Wow! That's pretty unreal. I would think that if this trach pt developed an infection they would be LESS comfortable, which kinda goes against the whole "comfort care" thing!!! GRRR
It is my understanding that standards of care are to be exactly the same for hospice pts as for any other pt in a health care facility. This is legally mandated, though it may differ from state to state.
-Briar
The patients that I was referring to were in the active phase of dying, comatose. So they felt the justification was that death was iminient so they were so point in suctioning using sterile technique. I don't think there ever is a justification.
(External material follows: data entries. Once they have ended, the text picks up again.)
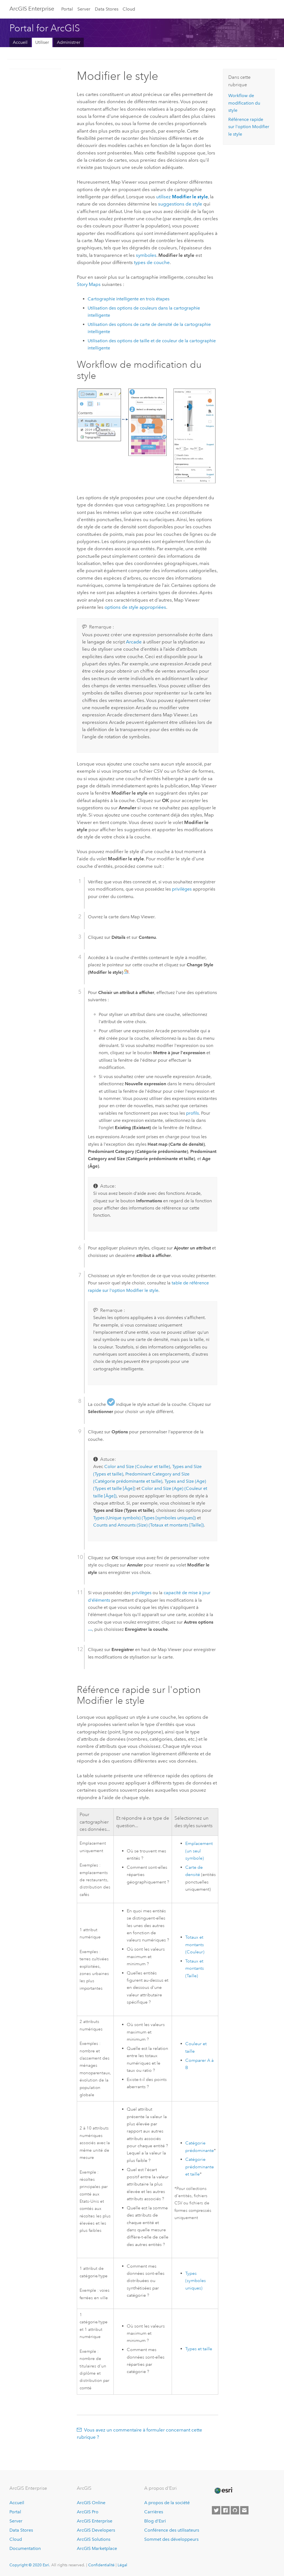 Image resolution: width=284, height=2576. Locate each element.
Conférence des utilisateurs (171, 2530)
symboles (146, 255)
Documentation (25, 2548)
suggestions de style (180, 204)
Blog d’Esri (155, 2521)
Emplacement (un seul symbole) (199, 1851)
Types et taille (198, 2349)
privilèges (182, 889)
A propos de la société (167, 2502)
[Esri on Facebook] (225, 2510)
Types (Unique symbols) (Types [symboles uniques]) (144, 1517)
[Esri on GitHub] (235, 2510)
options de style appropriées (135, 607)
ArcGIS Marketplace (97, 2548)
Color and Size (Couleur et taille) (137, 1466)
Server (83, 9)
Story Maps (89, 284)
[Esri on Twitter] (216, 2510)
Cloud (129, 9)
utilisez (182, 196)
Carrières (153, 2511)
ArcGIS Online (91, 2502)
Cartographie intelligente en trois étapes (128, 298)
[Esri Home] (223, 2490)
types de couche (152, 262)
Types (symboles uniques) (195, 2281)
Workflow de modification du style (244, 103)
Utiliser (42, 42)
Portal (67, 9)
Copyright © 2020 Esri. (29, 2565)
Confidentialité (101, 2565)
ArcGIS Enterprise (94, 2521)
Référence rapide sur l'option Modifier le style (248, 127)
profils (192, 1113)
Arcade (134, 642)
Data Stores (106, 9)
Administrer (68, 42)
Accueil (20, 42)
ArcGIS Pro (87, 2511)
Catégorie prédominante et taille (199, 2167)
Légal (122, 2565)
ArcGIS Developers (96, 2530)
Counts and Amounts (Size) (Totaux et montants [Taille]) (148, 1525)
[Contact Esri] (244, 2510)
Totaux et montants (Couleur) (194, 1944)
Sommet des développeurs (171, 2539)
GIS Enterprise (31, 8)
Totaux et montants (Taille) (194, 1968)
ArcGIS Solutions (93, 2539) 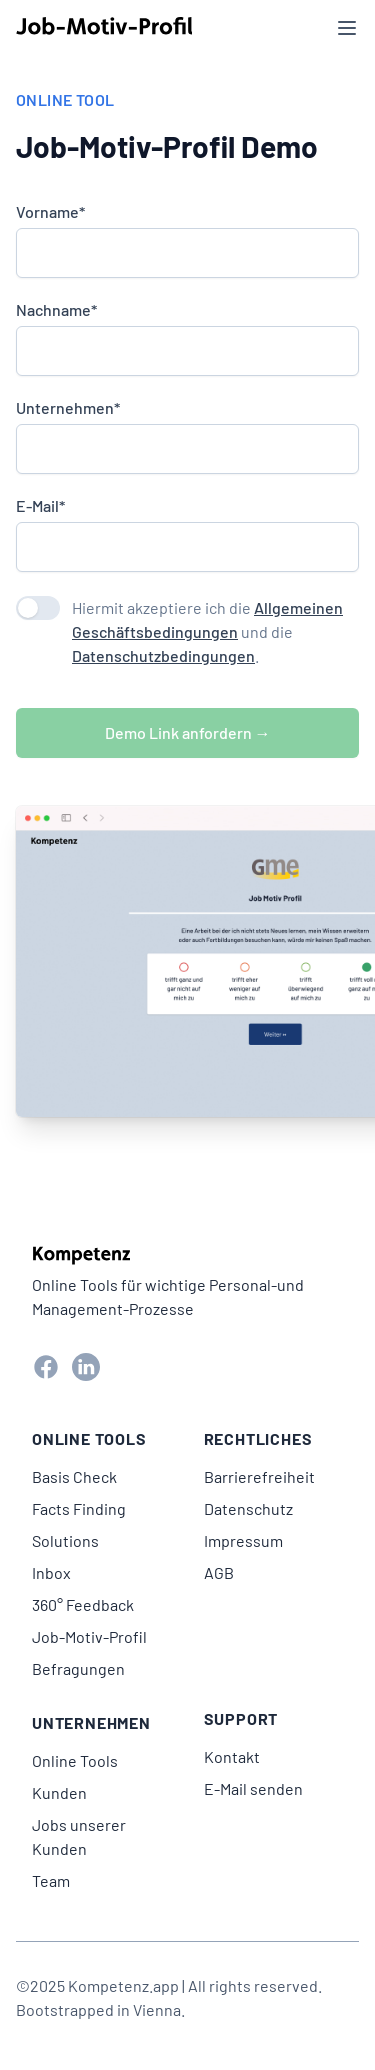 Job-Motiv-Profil (89, 1636)
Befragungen (78, 1668)
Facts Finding (79, 1508)
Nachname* (56, 310)
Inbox (51, 1572)
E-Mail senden (253, 1788)
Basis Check (74, 1476)
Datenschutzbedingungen (163, 655)
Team (51, 1880)
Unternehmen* (68, 408)
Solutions (65, 1540)
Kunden (59, 1792)
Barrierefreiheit (259, 1476)
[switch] (38, 608)
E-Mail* (40, 506)
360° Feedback (83, 1604)
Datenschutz (248, 1508)
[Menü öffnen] (347, 28)
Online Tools (75, 1760)
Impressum (243, 1540)
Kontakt (232, 1756)
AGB (219, 1572)
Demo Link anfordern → (188, 732)
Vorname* (50, 212)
I have used small doses of atropine also to help dry up secretions or those death rattles. I have also heard that the more you suction a dying pt the more secretions they produce. I agree that all patients should be treated with the same level of care so probably should use a new suction tube each time.
Standard of care in homecare and most hospice porgrams is clean technique using one new suction kit/day. Need for suctioning individualized, only done when absoulutely necessary. Inpatient hospice should follow same standard of care if individual room; those sharing rooms may need to utilize sterile techniquw to prevent cross contamination.
Focus on: new vs old trach.
Most patients with trachs several months/years duration only need daily cleaning inner cannula. room humidification if dry. They are used to own flora germs (you'd be shocked at how some older trached patients lived/cared for trach)
Patients wwith new trachs or those with copius secretions might need occasional suctioning. If actively dying, atropine or scopalamine indicated.
Last edited by NRSKarenRN : Jul 21, 2006 at 05:46 AM.